Gegenüber dem klassischen GTI wurde hier nochmals nachgeschärft und so erhielt beispielsweise die Vorderachse eine bessere Sperrwirkung, welche sich bei starken Beschleunigungsmanövern klar zu erkennen gibt. Denn diese liefert als Ergebnis vor allem eine erstaunlich gute Traktion, die auch in Kurven oder bei plötzlichen Lastwechseln großartig bestehen bleibt. Das 7-Gang-DSG – ein Doppelkupplungsgetriebe – erfüllt seine Aufgabe hier meisterhaft in Form von superschnellen Gangwechseln, die im Grunde nie den Anreiz aufkommen lassen, den Clubsport per Hand schalten zu wollen – auch wenn dies via Schaltwippen möglich ist. Diese sind übrigens in ihrer schnöden Kunststoff-Art für solch einen Hot Hatch fast eine Frechheit.
Dank Launch Control spurtet der Wolfsburger Top-GTI in nur 5,8 Sekunden auf 100 km/h und läuft 250 Stundenkilometer. Diese Höchstgeschwindigkeit erreicht er spielend und wird dann elektronisch eingefangen. Das Fahrwerk ist zwar hart, doch selbst im Sportmodus findet sich eine kleine Spur Restkomfort, wenngleich es dabei deutlich straffer zugeht. Beachtlich ist das Fahrverhalten, denn der Clubsport bleibt in fast jeder Lebenslage narrensicher, lässt sich exakt lenken und geizt kaum mit Rückmeldung.
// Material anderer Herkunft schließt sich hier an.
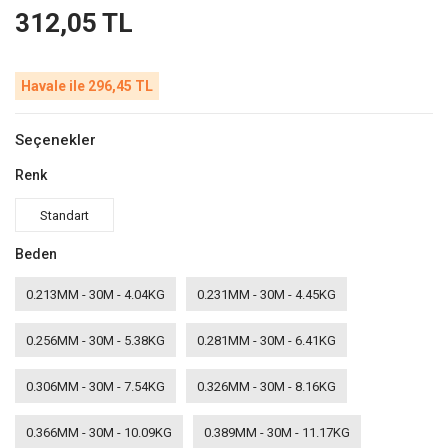
312,05 TL
Havale ile 296,45 TL
Seçenekler
Renk
Standart
Beden
0.213MM - 30M - 4.04KG
0.231MM - 30M - 4.45KG
0.256MM - 30M - 5.38KG
0.281MM - 30M - 6.41KG
0.306MM - 30M - 7.54KG
0.326MM - 30M - 8.16KG
0.366MM - 30M - 10.09KG
0.389MM - 30M - 11.17KG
Fast unspektakulär durcheilt der Golf selbst enge Kurven in Geschwindigkeiten, die man so in nur wenigen anderen Autos dieser Klasse erreicht. Dennoch ist das alles tendenziell nicht mit der Euphorie gesegnet, wie es beispielsweise in einem Civic Type R der Fall ist. Der Clubsport beherrscht sein Handwerk nahezu makellos – keine Frage. Doch geschieht das alles in einer Unbeschwertheit und komplett fehlenden Aufgeregtheit, dass bei so manchem versierten Fahrer fast Langeweile aufkommen will.
Anders gesagt, ist der Clubsport ein Kompaktsportler, mit dem auch Laien sehr schnell unterwegs sein können und kleinere Patzer vom elektronischen Regelwerk und einem hervorragenden Fahrwerk erschreckend einfach kaschiert werden können. Als Sonderbonus besitzt der Clubsport den Fahrmodus Nürburgring, welcher eine spezielle Abstimmung für kurvenreiche und wellige Strecken darstellt. Überraschenderweise ist dieser Modus auch auf jeder anderen Strecke dieser Art bestens geeignet.
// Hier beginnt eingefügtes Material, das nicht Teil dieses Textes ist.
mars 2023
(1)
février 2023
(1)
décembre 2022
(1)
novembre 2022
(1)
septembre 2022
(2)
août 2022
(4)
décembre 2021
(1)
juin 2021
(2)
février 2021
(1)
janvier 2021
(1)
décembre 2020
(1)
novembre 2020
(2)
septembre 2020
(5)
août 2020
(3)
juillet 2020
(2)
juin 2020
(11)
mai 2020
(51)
Passend zum Gesamtbild gibt die Abgasanlage im Sportmodus energisches Ploppen beim Hoch- und Runterschalten von sich. Im Alltagsmodus hingegen übt sich nicht nur die Abgasakustik, sondern das gesamte Auto in Zurückhaltung und kann hier – vollkommen alltagstauglich – kinderleicht im Verkehrsbild unerkannt mitschwimmen.

Wirtschaftlichkeit

Beim Verbrauch gilt: Jagst du ihn, tankst du ihn. Aufgedröselt bedeutet das, dass bei alltäglichem Gebrauch und nur dem einen oder anderen Überholmanöver im Drittelmix knapp unter acht Liter möglich sind. Lässt man den Clubsport dagegen über einen Track oder auf der freien Autobahn fliegen, geht es nah an den zweistelligen Bereich mit einer Zwei als erste Zahl heran.
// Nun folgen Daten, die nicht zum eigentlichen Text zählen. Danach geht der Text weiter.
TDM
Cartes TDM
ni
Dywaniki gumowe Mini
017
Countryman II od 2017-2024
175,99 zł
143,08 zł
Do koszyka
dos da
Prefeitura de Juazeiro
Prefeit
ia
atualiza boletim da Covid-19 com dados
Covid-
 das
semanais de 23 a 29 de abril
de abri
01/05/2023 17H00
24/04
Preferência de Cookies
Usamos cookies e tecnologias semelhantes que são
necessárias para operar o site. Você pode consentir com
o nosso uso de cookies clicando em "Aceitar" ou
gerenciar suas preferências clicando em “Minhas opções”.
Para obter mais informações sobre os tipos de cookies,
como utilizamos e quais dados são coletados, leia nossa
Der Einstiegspreis für den aktuell kräftigsten GTI liegt bei 43.585 Euro und somit gut 5000 Euro über dem normalen GTI. Falls es noch etwas mehr Würze in der Optik sein und die Sperre bei Tempo 250 entfernt werden soll, kann alternativ der Clubsport 45 helfen. Dieser läuft 267 km/h lässt sich das alles mit zusätzlichen gut 5800 Euro entlohnen. Der 320 PS starke Golf R ist beim Standardsprint fast eine Sekunde schneller auf Tempo 100 als der Clubsport und schafft 270 km/h, kostet aber auch knapp 8000 Euro mehr als dieser.

Fazit

Der VW Golf GTI Clubsport ist ein Wandler zwischen den Welten, nämlich in jenen Welten, in denen dem geneigten Interessenten der normale GTI zu wenig und der Golf R zu viel Auto ist. Er ist ein in allen Lebenslagen schnelles und einfach zu fahrendes Auto. Viel Power, beste Traktion und eine auffallend neutrale Abstimmung machen den Kompakten zu einem gelassen wirkenden Hobbysportler. Vor allem das Leistungsplus und das geänderte Fahrwerk mit dem Nordschleifenbonus erheben Anspruch auf eine Abgrenzung zum konventionellen GTI.
Diese erfährt man allerdings auch am deutlichsten auf Rennstrecken oder gesperrten Pisten als auf öffentlichen Straßen. Der Golf R ist deutlich teurer, liefert aber ein noch besser abgestimmtes Gesamtpaket. Somit ist es neben monetären Aspekten wie immer auch eine subjektive sowie emotionale Entscheidung, die man am besten nach einer Probefahrt von allen drei Varianten fällt.